-- Supplied records follows --

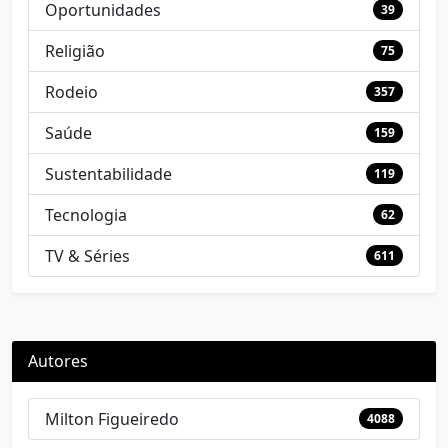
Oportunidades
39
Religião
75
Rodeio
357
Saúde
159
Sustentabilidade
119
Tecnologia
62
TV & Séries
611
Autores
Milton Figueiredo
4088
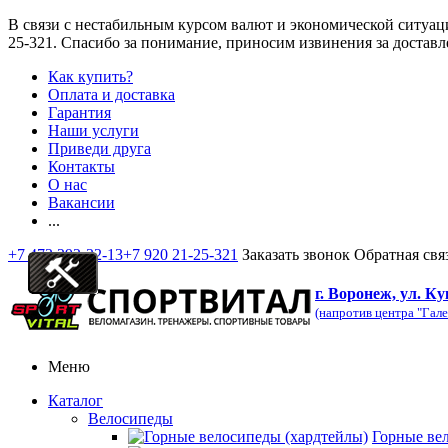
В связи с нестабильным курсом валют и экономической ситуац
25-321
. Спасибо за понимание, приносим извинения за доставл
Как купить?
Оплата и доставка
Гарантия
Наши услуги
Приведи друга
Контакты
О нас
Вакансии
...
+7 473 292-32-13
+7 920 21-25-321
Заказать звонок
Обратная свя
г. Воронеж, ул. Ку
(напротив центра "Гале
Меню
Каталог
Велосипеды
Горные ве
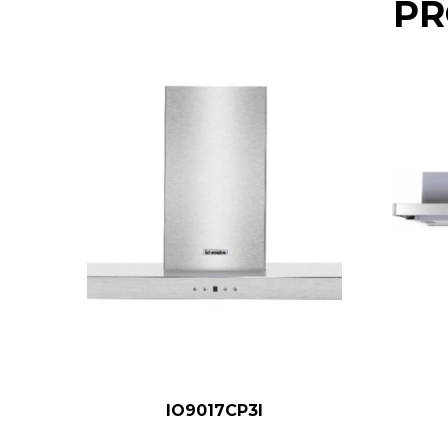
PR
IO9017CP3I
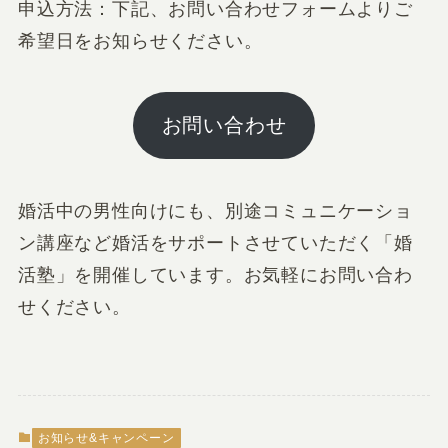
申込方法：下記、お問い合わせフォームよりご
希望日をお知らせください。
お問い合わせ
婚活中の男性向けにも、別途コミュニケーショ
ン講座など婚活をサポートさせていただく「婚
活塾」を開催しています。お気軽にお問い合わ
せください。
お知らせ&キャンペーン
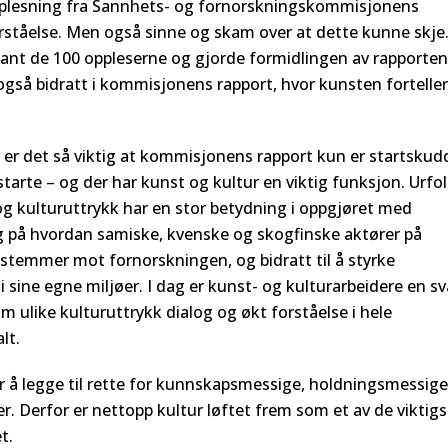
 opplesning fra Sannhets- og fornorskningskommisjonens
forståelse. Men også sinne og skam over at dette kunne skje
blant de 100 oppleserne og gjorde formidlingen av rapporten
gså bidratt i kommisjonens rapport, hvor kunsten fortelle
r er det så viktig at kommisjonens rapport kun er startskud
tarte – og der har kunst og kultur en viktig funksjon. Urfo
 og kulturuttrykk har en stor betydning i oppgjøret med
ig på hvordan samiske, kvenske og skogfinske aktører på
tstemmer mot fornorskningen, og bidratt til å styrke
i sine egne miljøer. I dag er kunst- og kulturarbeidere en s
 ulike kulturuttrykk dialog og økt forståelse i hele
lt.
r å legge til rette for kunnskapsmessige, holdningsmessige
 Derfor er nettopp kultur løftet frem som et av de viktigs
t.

-- Supplied records concluded --

Set down only these lines, exactly: the line containing "opplesning fra Sannhets- og" and each line after it, through the end of the listing.

 opplesning fra Sannhets- og fornorskningskommisjonens
forståelse. Men også sinne og skam over at dette kunne skje
blant de 100 oppleserne og gjorde formidlingen av rapporten
gså bidratt i kommisjonens rapport, hvor kunsten fortelle
r er det så viktig at kommisjonens rapport kun er startskud
tarte – og der har kunst og kultur en viktig funksjon. Urfo
 og kulturuttrykk har en stor betydning i oppgjøret med
ig på hvordan samiske, kvenske og skogfinske aktører på
tstemmer mot fornorskningen, og bidratt til å styrke
i sine egne miljøer. I dag er kunst- og kulturarbeidere en s
 ulike kulturuttrykk dialog og økt forståelse i hele
lt.
r å legge til rette for kunnskapsmessige, holdningsmessige
 Derfor er nettopp kultur løftet frem som et av de viktigs
t.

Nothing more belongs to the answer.